### [Listed records]
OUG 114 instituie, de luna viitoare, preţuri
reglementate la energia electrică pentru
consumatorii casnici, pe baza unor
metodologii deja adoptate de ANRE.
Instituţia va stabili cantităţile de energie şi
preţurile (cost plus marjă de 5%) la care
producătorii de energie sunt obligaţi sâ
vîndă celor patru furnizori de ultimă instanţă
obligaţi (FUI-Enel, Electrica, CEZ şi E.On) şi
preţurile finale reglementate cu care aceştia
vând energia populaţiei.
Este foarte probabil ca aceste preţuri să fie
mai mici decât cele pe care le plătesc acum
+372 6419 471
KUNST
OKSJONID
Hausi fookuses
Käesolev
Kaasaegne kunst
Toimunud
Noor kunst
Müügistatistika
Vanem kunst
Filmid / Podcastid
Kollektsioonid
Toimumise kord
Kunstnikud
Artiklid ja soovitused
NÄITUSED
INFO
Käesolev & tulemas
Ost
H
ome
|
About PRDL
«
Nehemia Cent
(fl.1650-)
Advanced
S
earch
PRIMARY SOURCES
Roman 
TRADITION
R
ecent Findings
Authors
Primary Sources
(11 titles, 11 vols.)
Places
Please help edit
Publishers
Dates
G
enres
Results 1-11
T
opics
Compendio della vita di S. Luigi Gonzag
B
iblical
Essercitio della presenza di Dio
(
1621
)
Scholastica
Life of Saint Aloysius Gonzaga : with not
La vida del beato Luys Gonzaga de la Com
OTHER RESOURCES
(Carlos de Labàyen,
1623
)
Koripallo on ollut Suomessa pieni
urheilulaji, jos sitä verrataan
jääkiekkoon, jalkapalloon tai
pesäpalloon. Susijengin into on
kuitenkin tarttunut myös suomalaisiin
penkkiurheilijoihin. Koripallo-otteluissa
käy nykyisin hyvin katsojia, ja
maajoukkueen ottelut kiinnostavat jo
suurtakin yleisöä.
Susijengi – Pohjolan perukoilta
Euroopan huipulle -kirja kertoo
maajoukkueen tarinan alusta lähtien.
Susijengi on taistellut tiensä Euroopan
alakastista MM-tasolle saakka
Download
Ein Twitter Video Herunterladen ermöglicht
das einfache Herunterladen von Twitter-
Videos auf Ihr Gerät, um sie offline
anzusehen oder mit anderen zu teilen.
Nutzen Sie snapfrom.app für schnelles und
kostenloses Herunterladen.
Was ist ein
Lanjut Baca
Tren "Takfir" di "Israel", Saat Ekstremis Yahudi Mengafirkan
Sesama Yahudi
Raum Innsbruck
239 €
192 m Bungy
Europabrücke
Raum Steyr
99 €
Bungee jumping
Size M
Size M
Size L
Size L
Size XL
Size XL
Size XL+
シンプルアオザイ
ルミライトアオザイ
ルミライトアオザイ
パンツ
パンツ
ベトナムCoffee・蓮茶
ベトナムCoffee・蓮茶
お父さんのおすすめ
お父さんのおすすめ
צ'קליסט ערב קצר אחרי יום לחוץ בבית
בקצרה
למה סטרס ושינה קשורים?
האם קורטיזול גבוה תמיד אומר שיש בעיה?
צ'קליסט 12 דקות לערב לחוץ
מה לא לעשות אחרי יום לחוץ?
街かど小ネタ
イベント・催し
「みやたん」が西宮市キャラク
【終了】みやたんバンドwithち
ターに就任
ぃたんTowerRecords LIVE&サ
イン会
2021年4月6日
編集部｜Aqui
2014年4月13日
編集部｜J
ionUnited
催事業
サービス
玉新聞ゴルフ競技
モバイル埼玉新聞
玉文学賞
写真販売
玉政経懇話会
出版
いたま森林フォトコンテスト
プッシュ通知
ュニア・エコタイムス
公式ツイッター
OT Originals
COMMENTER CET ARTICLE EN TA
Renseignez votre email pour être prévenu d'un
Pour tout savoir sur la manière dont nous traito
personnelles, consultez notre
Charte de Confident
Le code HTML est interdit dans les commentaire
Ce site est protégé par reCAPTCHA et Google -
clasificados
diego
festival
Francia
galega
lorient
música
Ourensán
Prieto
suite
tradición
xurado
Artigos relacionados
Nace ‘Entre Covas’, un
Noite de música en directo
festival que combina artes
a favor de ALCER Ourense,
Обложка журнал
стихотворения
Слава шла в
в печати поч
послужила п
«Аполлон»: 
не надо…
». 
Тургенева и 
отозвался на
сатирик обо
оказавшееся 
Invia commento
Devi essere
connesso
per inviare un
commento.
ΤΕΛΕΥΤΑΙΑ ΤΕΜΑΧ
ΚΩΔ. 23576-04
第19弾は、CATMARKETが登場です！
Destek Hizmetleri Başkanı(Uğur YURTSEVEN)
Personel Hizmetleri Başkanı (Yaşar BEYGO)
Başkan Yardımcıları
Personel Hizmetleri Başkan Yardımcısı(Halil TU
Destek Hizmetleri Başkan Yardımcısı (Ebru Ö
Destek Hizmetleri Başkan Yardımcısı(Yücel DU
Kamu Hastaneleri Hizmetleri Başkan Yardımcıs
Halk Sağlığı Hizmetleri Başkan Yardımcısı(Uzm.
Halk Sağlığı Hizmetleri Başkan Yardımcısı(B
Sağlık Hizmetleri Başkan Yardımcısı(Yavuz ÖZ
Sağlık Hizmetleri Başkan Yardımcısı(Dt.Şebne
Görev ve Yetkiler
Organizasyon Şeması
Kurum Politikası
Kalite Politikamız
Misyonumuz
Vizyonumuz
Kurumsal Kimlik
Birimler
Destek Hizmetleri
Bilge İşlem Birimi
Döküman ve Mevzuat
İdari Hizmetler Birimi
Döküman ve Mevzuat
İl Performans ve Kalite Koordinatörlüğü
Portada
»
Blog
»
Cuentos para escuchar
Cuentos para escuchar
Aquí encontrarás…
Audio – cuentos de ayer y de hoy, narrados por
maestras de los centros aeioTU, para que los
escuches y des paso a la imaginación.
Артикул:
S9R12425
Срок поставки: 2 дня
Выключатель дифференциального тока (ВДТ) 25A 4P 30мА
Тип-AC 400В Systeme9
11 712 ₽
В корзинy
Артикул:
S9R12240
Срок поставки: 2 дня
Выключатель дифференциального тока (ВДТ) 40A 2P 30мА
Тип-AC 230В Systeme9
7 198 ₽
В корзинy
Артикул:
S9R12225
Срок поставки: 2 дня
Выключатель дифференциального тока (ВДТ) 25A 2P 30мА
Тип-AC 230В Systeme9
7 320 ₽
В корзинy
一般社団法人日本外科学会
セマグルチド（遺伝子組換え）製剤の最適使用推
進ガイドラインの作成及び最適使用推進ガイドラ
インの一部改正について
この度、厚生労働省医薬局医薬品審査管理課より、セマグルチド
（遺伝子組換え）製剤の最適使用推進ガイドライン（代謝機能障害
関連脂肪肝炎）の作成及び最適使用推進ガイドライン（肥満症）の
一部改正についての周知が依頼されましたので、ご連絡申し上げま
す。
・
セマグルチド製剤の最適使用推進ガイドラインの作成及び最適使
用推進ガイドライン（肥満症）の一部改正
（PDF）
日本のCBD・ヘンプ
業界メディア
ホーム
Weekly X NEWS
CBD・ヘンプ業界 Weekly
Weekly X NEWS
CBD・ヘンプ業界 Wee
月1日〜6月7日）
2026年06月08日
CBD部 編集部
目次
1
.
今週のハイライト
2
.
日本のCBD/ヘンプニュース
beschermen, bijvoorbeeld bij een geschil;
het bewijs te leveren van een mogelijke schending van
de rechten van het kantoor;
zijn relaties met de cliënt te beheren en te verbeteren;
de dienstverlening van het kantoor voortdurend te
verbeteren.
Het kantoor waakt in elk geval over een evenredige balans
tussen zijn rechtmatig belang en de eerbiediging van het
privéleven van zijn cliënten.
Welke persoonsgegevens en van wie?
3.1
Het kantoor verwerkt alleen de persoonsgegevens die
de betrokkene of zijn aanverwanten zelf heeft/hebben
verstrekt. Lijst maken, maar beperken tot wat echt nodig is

### [Exercise brief]
Each line above that contains the word "Euroopan" should be returned.

### [Task response]
Euroopan huipulle -kirja kertoo
Susijengi on taistellut tiensä Euroopan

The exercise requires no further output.